2009 Davos toplantisindaki alt konferanslardan birinde Taleb ve Watts ayni masada oturuyorlardi, konferansin amaci insanlari belli gruplara ayirarak her gruptan “finansal krizin niye oldugu” hakkinda bir gorus olusturup onu sunmakti. Watts, bu tur krizlerde yapisal hatalara bakmak gerekir dedi (cunku yapi islevi etkiler) ama fazla sozunu dinletemedi. Oteki ekonomist tipler seviyesiz bir suru laflar ettiler. O an aklima geldigini hatirliyorum, “eger dunyanin kafa takimi buysa, battik demektir”. Esas enerji ve dinamik diger bir Davos toplantisiyindaydi. Konu teknolojiydi, ve katilimcilar Facebook, Google, Microsoft gibi sirketlerden kafa takimiydi. Daha fazla memnun, ileriye optimist bakan insan vardi burada.. Moderator unlu blog TechCrunch’in kurucusuydu.

[1] Steven Strogatz, Sync, 2003,. sf. 231


Ali Bulac

Zira “Allah ve Resulü bir işe hükmetti mi artık mümin erkek ve mümin kadınlara bunlara aykırı seçme hakkı kalmamıştır.” (33/Ahzab, 36) İnsan günahı göze alarak, yani dünyevi ve uhrevi cezalara katlanarak bu yasakları ihlal edebilir ancak. “Ben hem içki içerim, hem başımı açarım, hem de plaja giderim; beni kimse eleştiremez” dersen; bu liberal özgürlük tanımı açısından mümkündür ama İslam açısından mümkün değildir.

Yanlis

O tercume “secme hakki kalmamistir” degil “oteki seceneklere bakmasi uygun degildir” olacak.. Bir de, Nisa 80: “Resule itaat eden Allah’a itaat etmis olur.

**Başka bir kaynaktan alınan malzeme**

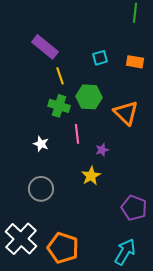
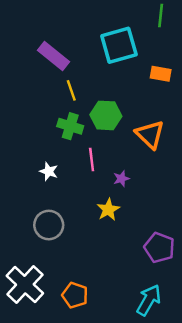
cyan square: (100, 58) -> (119, 45), moved, size x2.0
orange pentagon: (63, 248) -> (75, 295), size x0.7

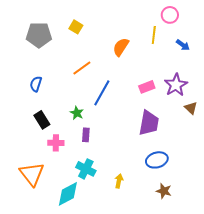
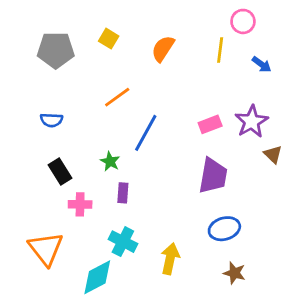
orange semicircle: (121, 47) -> (163, 49), moved
blue semicircle: (36, 84) -> (51, 120), turned -105
yellow arrow: (119, 181) -> (170, 259), size x1.5

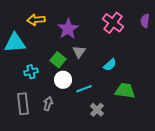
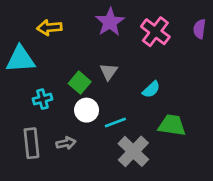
purple star: (68, 29) -> (110, 22), moved
gray arrow: (48, 104) -> (66, 143), turned 64
gray cross: (97, 110) -> (133, 151), size x1.6

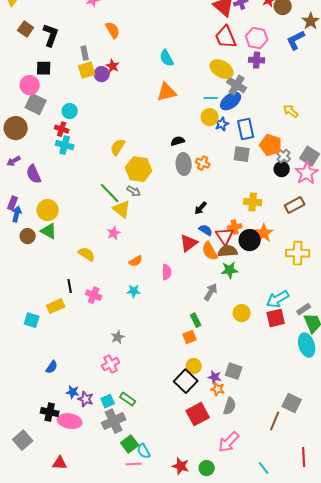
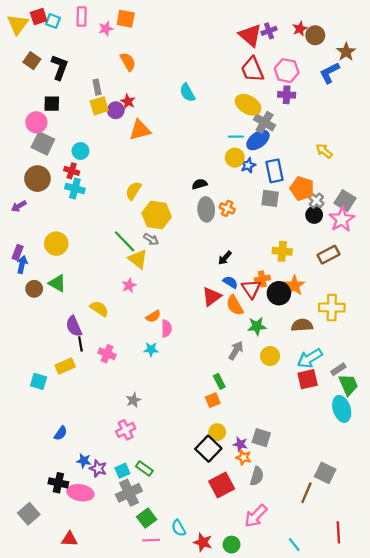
orange triangle: (167, 92) -> (140, 130), moved
brown circle: (16, 128) -> (37, 179), moved
purple semicircle: (34, 174) -> (74, 326), moved
yellow circle: (48, 210) -> (56, 244), moved
brown semicircle: (228, 251) -> (302, 325), moved
pink semicircle: (167, 272) -> (166, 328), moved
yellow circle: (242, 313) -> (270, 356), moved
cyan semicircle: (144, 451) -> (179, 528), moved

Yan cizen cizsin, biz seni onlar uzerine bekci gondermedik”.

Resulun bile ‘bekci’ olmadigi soylenmisse ve bugun itibariyle Resulun bizimle olmadigi bilgisinden hareketle, Kuran’in ozgurlukcu bir yoruma acik olacagi ortadadir. Herkes kendi nefsinden sorumludur, kimse baskasinin ustunde polis kesilemez. Kimse yoz bir koylu Islam yorumunu kentli hayatina, yeni dunyanin gerceklerine saptirarak yapistirmaya ugrasamaz.


Ahmet Altan

General Motors sadece çok miktarda benzin tüketen arazi arabaları ve kamyonlardan para kazanmakla yetinmiş. Bu nedenle yakıt verimliliği, üretkenlik ve tasarım konusundaki yenilikçilikten para kazanmak yerine [e]nerjisinin büyük bir kısmını lobicilik ve çok miktarda benzin tüketen araçlarını korumak için manevralarla geçirmiş…

Lobicilik deyip geçmemek gerek… Otomobil şirketleri yenilikçilik yerine tüm enerjilerini bu faaliyetlere adamış… Medyaya yansıdığı kadarıyla.. Bunlar arasında, fleks-yakıtlı etanol ile çalışan bazı otomobiller üretmeleri karşılığı, Detroit’teki otomobil şirketlerinin fazla benzin tüketen arabalarının kilometre hesaplarının olduğundan daha düşük gösterilmesini sağlayan, Kongre ile yapılan özel anlaşmalar da var…

Bu anlaşmalar, fazla benzin tüketen arabalardan alanlara bir yıl boyunca galonu (3.78 litre) 1.99 dolardan benzin verilmesini de kapsamakta.

Kısacası Facebook döneminde otomotiv sektörü rantçılığı sürdürmüş…

Yıllar boyunca Detroit’teki otomobil şirketleri ve sendikalar Temsilciler Meclisi ve Senato’da Michigan’ı temsil eden tüm delegasyon tarafından da himaye görmüş…

Dogru

Bu konuyu biz de Son Petrol Krizi baslikli yazimizda islemistik (en altta 3. dipnot). Entegrator elit, cikarlarini, eski sistem yapisini korumak icin lobi calismalariyla istediklerini bir sure alabildi, fakat “gercek” denen “o onemsiz seyi” gozardi etti; Bu gercek ise buyudu, buyudu ve sonunda ona kor kalanlara tokadi cakti. “Gercek” teknolojik degisimdir. Durdurulamaz olan budur; bu faktorun nasil idare edilecegi insanlara kalmistir. Kriz, fakirlik, issizlik istemiyorsak, bu gerceklere gore duzenimizi kurmaliyiz.